It’s really a simple thing: Give a textfield or a password field a visible default value, if the user clicks on it remove it and let him type… . This “ui-pattern” is often used instead of a label tag. You find it on many sites where there’s little space. Login-Forms with a default value that indicates: “Type your password here” and so on…

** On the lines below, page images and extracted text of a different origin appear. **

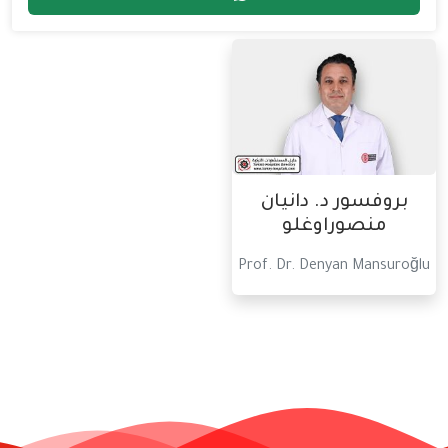
بروفسور د. دانيان
منصوراوغلو
Prof. Dr. Denyan Mansuroğlu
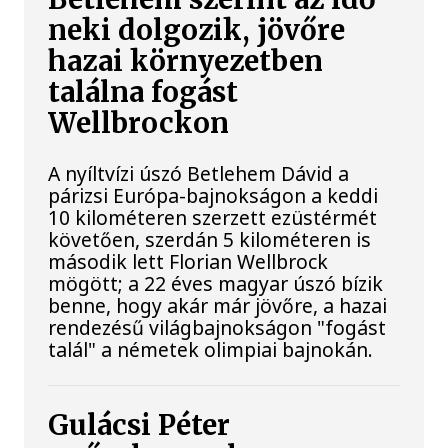
neki dolgozik, jövőre
hazai környezetben
találna fogást
Wellbrockon
A nyíltvízi úszó Betlehem Dávid a
párizsi Európa-bajnokságon a keddi
10 kilométeren szerzett ezüstérmét
követően, szerdán 5 kilométeren is
második lett Florian Wellbrock
mögött; a 22 éves magyar úszó bízik
benne, hogy akár már jövőre, a hazai
rendezésű világbajnokságon "fogást
talál" a németek olimpiai bajnokán.
Gulácsi Péter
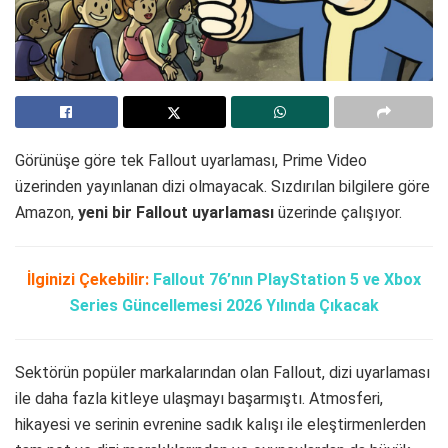
Görünüşe göre tek Fallout uyarlaması, Prime Video
üzerinden yayınlanan dizi olmayacak. Sızdırılan bilgilere göre
Amazon,
yeni bir Fallout uyarlaması
üzerinde çalışıyor.
İlginizi Çekebilir:
Fallout 76’nın PlayStation 5 ve Xbox
Series Güncellemesi 2026 Yılında Çıkacak
Sektörün popüler markalarından olan Fallout, dizi uyarlaması
ile daha fazla kitleye ulaşmayı başarmıştı. Atmosferi,
hikayesi ve serinin evrenine sadık kalışı ile eleştirmenlerden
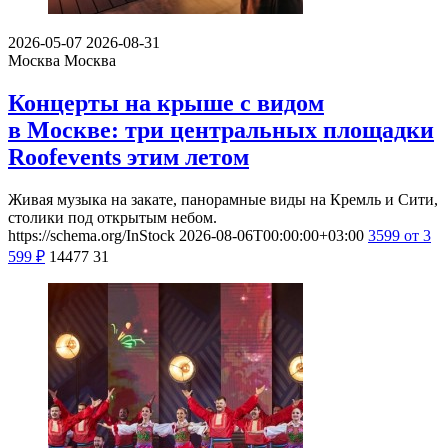
2026-05-07
2026-08-31
Москва
Москва
Концерты на крыше с видом
в Москве: три центральных площадки
Roofevents этим летом
Живая музыка на закате, панорамные виды на Кремль и Сити,
столики под открытым небом.
https://schema.org/InStock
2026-08-06T00:00:00+03:00
3599
от 3
599
₽
14477
31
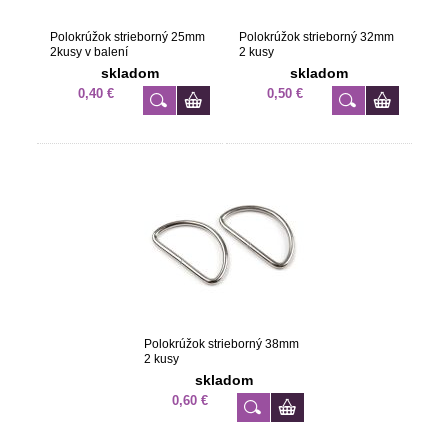
Polokrúžok strieborný 25mm
Polokrúžok strieborný 32mm
2kusy v balení
2 kusy
skladom
skladom
0,40 €
0,50 €
Polokrúžok strieborný 38mm
2 kusy
skladom
0,60 €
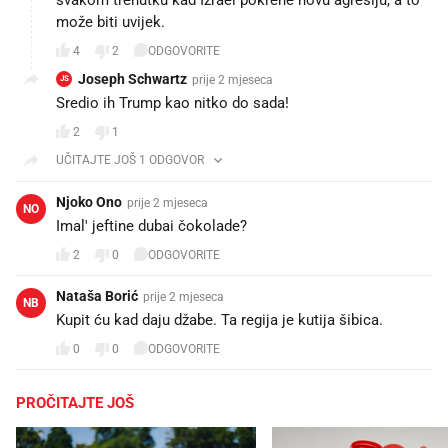
može biti uvijek.
4
2
ODGOVORITE
Joseph Schwartz
prije 2 mjeseca
JS
Sredio ih Trump kao nitko do sada!
2
1
UČITAJTE JOŠ 1 ODGOVOR
Njoko Ono
prije 2 mjeseca
NO
Imal' jeftine dubai čokolade?
2
0
ODGOVORITE
Nataša Borić
prije 2 mjeseca
NB
Kupit ću kad daju džabe. Ta regija je kutija šibica.
0
0
ODGOVORITE
PROČITAJTE JOŠ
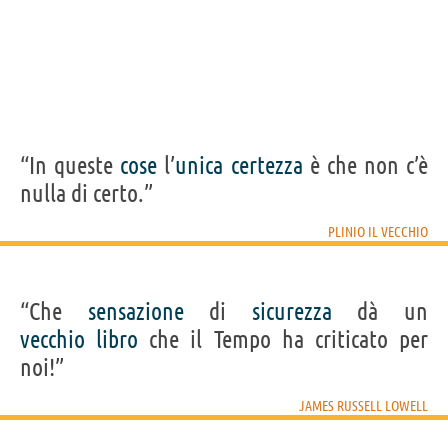
“In queste
cose
l’
unica
certezza
è che non c’è
nulla di certo.”
PLINIO IL VECCHIO
“Che
sensazione
di
sicurezza
dà un
vecchio
libro
che il Tempo ha criticato per
noi!”
JAMES RUSSELL LOWELL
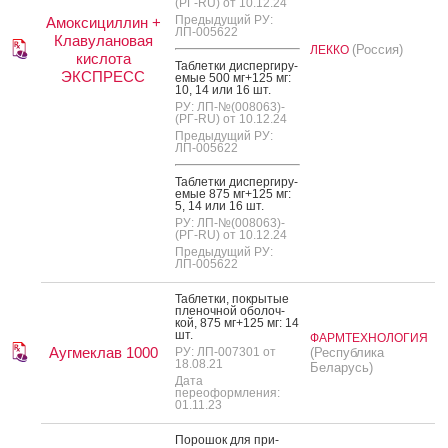
(РГ-RU) от 10.12.24
Предыдущий РУ:
Амоксициллин +
ЛП-005622
Клавулановая
(Россия)
ЛЕККО
кислота
Таб­летки дис­перги­ру­
ЭКСПРЕСС
емые 500 мг+125 мг:
10, 14 или 16 шт.
РУ: ЛП-№(008063)-
(РГ-RU) от 10.12.24
Предыдущий РУ:
ЛП-005622
Таб­летки дис­перги­ру­
емые 875 мг+125 мг:
5, 14 или 16 шт.
РУ: ЛП-№(008063)-
(РГ-RU) от 10.12.24
Предыдущий РУ:
ЛП-005622
Таб­летки, пок­ры­тые
пле­ноч­ной обо­лоч­
кой, 875 мг+125 мг: 14
шт.
ФАРМТЕХНОЛОГИЯ
Аугмеклав 1000
РУ: ЛП-007301 от
(Республика
18.08.21
Беларусь)
Дата
переоформления:
01.11.23
По­рошок для при­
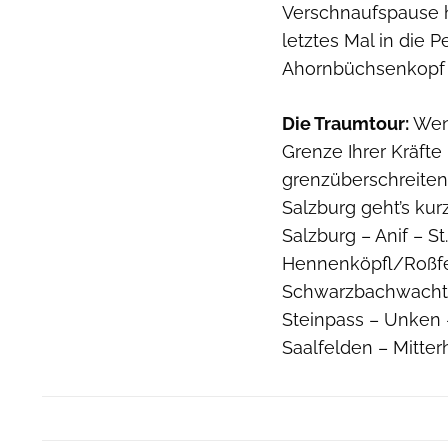
Verschnaufspause h
letztes Mal in die
Ahornbüchsenkopf 
Die Traumtour:
Wenn
Grenze Ihrer Kräfte
grenzüberschreiten
Salzburg geht’s ku
Salzburg – Anif – 
Hennenköpfl/Roßfe
Schwarzbachwachtsa
Steinpass – Unken 
Saalfelden – Mitter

I can’t remember how often I needed one of these and everytime I wrote new js-snippets. Now I have created a little class that handles this behaviour for me. It works with both text and password inputs as well as textareas.
You can find it here:
Manko10
/ March 9, 2009Nice and simple. However could you please turn the spell check off by assigning the attribute spellcheck=”false” via JavaScript to the elements? It looks quite bad when some words of the default value are underlined red.
andreas
/ March 11, 2009I didn’t even know about that attribute. Thanks for the hint, I’m going to add it!
Manko10
/ March 11, 2009Yeah, that’s quite new and has been introduced with early HTML 5.
nik
/ March 17, 2009What about submitted “empty” (but labeled) fields (not required ones)? Do they contain your default values?
andreas
/ March 17, 2009HintValue does not remove the default values on submit. I think that should/could be handled on the server side.
For now I don’t need that funcionality – perhaps I’m going to add it later :)
nik
/ October 7, 2009The problem with those kind of solutions is: You can’t use the default value as entry. In combination with comment #4 this is a problem, you can not fix without storing the empty status seperately. For me that would be the better way than using the value-content itself.